(What the exercise asks)
What follows is data; output all of it exactly as given.

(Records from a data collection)

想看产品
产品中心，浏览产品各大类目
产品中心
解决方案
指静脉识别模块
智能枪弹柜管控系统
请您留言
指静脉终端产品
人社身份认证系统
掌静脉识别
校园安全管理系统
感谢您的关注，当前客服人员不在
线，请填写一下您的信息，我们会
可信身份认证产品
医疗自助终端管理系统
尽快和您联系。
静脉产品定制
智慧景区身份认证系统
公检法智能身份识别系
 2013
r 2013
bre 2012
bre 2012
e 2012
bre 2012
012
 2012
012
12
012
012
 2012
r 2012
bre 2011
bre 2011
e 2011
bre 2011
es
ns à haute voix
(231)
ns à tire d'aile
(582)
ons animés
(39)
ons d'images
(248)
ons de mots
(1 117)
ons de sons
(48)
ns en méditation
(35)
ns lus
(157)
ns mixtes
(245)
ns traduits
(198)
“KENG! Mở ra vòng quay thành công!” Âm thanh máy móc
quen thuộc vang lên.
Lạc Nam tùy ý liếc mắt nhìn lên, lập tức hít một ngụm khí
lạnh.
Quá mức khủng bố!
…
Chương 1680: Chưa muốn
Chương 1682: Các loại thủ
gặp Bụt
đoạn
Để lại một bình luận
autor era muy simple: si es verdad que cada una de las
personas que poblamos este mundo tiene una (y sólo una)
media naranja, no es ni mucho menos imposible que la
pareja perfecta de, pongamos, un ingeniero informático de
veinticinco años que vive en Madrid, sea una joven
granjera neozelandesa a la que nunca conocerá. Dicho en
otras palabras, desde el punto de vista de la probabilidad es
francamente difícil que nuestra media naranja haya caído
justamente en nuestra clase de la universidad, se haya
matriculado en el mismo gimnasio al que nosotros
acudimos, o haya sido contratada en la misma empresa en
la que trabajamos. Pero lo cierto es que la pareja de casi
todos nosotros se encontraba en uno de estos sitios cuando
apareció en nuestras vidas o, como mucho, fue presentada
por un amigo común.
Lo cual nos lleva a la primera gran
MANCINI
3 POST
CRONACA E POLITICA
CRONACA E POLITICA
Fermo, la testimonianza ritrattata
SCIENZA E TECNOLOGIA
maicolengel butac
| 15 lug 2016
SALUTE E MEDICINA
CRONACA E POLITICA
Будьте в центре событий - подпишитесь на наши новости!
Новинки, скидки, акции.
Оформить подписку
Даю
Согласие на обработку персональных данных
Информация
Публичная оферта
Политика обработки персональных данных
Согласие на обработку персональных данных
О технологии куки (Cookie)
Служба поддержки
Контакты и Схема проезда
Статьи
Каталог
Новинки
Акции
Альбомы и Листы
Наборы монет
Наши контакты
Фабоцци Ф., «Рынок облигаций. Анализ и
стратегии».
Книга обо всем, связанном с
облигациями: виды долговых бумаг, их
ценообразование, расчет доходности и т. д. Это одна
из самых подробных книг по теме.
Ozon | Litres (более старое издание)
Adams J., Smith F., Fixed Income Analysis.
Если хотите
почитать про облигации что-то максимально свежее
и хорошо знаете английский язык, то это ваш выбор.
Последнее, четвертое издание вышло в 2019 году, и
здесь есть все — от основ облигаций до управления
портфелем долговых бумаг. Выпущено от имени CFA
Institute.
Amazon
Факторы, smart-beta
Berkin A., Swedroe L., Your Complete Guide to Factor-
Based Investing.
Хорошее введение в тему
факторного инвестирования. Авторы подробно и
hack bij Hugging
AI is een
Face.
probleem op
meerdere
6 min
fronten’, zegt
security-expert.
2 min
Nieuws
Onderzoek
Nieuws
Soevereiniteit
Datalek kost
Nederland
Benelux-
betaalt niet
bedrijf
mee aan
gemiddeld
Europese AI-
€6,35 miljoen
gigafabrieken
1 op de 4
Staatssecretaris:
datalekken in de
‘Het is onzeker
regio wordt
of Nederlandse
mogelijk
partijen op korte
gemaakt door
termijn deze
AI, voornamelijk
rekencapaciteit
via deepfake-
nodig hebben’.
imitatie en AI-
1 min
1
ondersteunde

(Output)
想看产品
产品中心，浏览产品各大类目
产品中心
解决方案
指静脉识别模块
智能枪弹柜管控系统
请您留言
指静脉终端产品
人社身份认证系统
掌静脉识别
校园安全管理系统
感谢您的关注，当前客服人员不在
线，请填写一下您的信息，我们会
可信身份认证产品
医疗自助终端管理系统
尽快和您联系。
静脉产品定制
智慧景区身份认证系统
公检法智能身份识别系
 2013
r 2013
bre 2012
bre 2012
e 2012
bre 2012
012
 2012
012
12
012
012
 2012
r 2012
bre 2011
bre 2011
e 2011
bre 2011
es
ns à haute voix
(231)
ns à tire d'aile
(582)
ons animés
(39)
ons d'images
(248)
ons de mots
(1 117)
ons de sons
(48)
ns en méditation
(35)
ns lus
(157)
ns mixtes
(245)
ns traduits
(198)
“KENG! Mở ra vòng quay thành công!” Âm thanh máy móc
quen thuộc vang lên.
Lạc Nam tùy ý liếc mắt nhìn lên, lập tức hít một ngụm khí
lạnh.
Quá mức khủng bố!
…
Chương 1680: Chưa muốn
Chương 1682: Các loại thủ
gặp Bụt
đoạn
Để lại một bình luận
autor era muy simple: si es verdad que cada una de las
personas que poblamos este mundo tiene una (y sólo una)
media naranja, no es ni mucho menos imposible que la
pareja perfecta de, pongamos, un ingeniero informático de
veinticinco años que vive en Madrid, sea una joven
granjera neozelandesa a la que nunca conocerá. Dicho en
otras palabras, desde el punto de vista de la probabilidad es
francamente difícil que nuestra media naranja haya caído
justamente en nuestra clase de la universidad, se haya
matriculado en el mismo gimnasio al que nosotros
acudimos, o haya sido contratada en la misma empresa en
la que trabajamos. Pero lo cierto es que la pareja de casi
todos nosotros se encontraba en uno de estos sitios cuando
apareció en nuestras vidas o, como mucho, fue presentada
por un amigo común.
Lo cual nos lleva a la primera gran
MANCINI
3 POST
CRONACA E POLITICA
CRONACA E POLITICA
Fermo, la testimonianza ritrattata
SCIENZA E TECNOLOGIA
maicolengel butac
| 15 lug 2016
SALUTE E MEDICINA
CRONACA E POLITICA
Будьте в центре событий - подпишитесь на наши новости!
Новинки, скидки, акции.
Оформить подписку
Даю
Согласие на обработку персональных данных
Информация
Публичная оферта
Политика обработки персональных данных
Согласие на обработку персональных данных
О технологии куки (Cookie)
Служба поддержки
Контакты и Схема проезда
Статьи
Каталог
Новинки
Акции
Альбомы и Листы
Наборы монет
Наши контакты
Фабоцци Ф., «Рынок облигаций. Анализ и
стратегии».
Книга обо всем, связанном с
облигациями: виды долговых бумаг, их
ценообразование, расчет доходности и т. д. Это одна
из самых подробных книг по теме.
Ozon | Litres (более старое издание)
Adams J., Smith F., Fixed Income Analysis.
Если хотите
почитать про облигации что-то максимально свежее
и хорошо знаете английский язык, то это ваш выбор.
Последнее, четвертое издание вышло в 2019 году, и
здесь есть все — от основ облигаций до управления
портфелем долговых бумаг. Выпущено от имени CFA
Institute.
Amazon
Факторы, smart-beta
Berkin A., Swedroe L., Your Complete Guide to Factor-
Based Investing.
Хорошее введение в тему
факторного инвестирования. Авторы подробно и
hack bij Hugging
AI is een
Face.
probleem op
meerdere
6 min
fronten’, zegt
security-expert.
2 min
Nieuws
Onderzoek
Nieuws
Soevereiniteit
Datalek kost
Nederland
Benelux-
betaalt niet
bedrijf
mee aan
gemiddeld
Europese AI-
€6,35 miljoen
gigafabrieken
1 op de 4
Staatssecretaris:
datalekken in de
‘Het is onzeker
regio wordt
of Nederlandse
mogelijk
partijen op korte
gemaakt door
termijn deze
AI, voornamelijk
rekencapaciteit
via deepfake-
nodig hebben’.
imitatie en AI-
1 min
1
ondersteunde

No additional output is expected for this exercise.